Les habitués du « François 1er » paraissaient à une heure de l’après-midi à leur café et y restaient jusqu’à l’heure du dîner. Immédiatement après ils y retournaient, et ne quittaient leur quartier général que longtemps après minuit. Aucun des symbolistes, naturellement, n’avait d’occupation classée. De même qu’ils sont inaptes à l’étude méthodique, ces dégénérés l’étaient et le sont aussi à l’accomplissement d’un devoir régulier.
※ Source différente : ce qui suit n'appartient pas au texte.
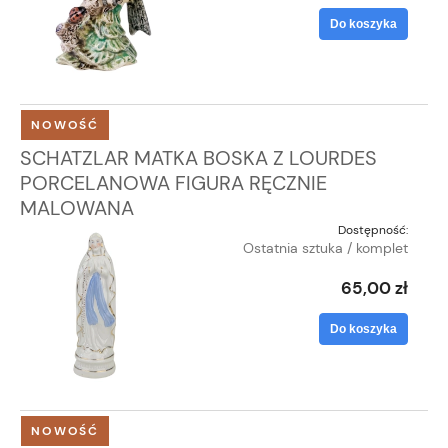
Do koszyka
NOWOŚĆ
SCHATZLAR MATKA BOSKA Z LOURDES
PORCELANOWA FIGURA RĘCZNIE
MALOWANA
Dostępność:
Ostatnia sztuka / komplet
65,00 zł
Do koszyka
NOWOŚĆ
Quand cette insuffisance organique se présente chez un homme des basses classes, il devient vagabond ; chez une femme de la même classe, elle mène à la prostitution ; chez les membres des classes supérieures, elle prend la forme du bavardage artistique et littéraire, l’esprit populaire allemand révèle un profond soupçon du rapport réel des choses, quand il applique à ces flâneurs esthétiques le nom de « voleurs des jours », « Tagedieb ». Car le vol de profession et le penchant insurmontable à l’oisiveté bavarde affairée et pleine d’importance découlent de la même source : la faiblesse native du cerveau.

Sans doute, les buveurs de bocks des cafés n’ont pas conscience de leur infirmité intellectuelle. Ils trouvent pour leur incapacité de se soumettre à une discipline et

  1. Charles Morice, La Littérature de tout à l'heure. Paris, 1889, p. 274.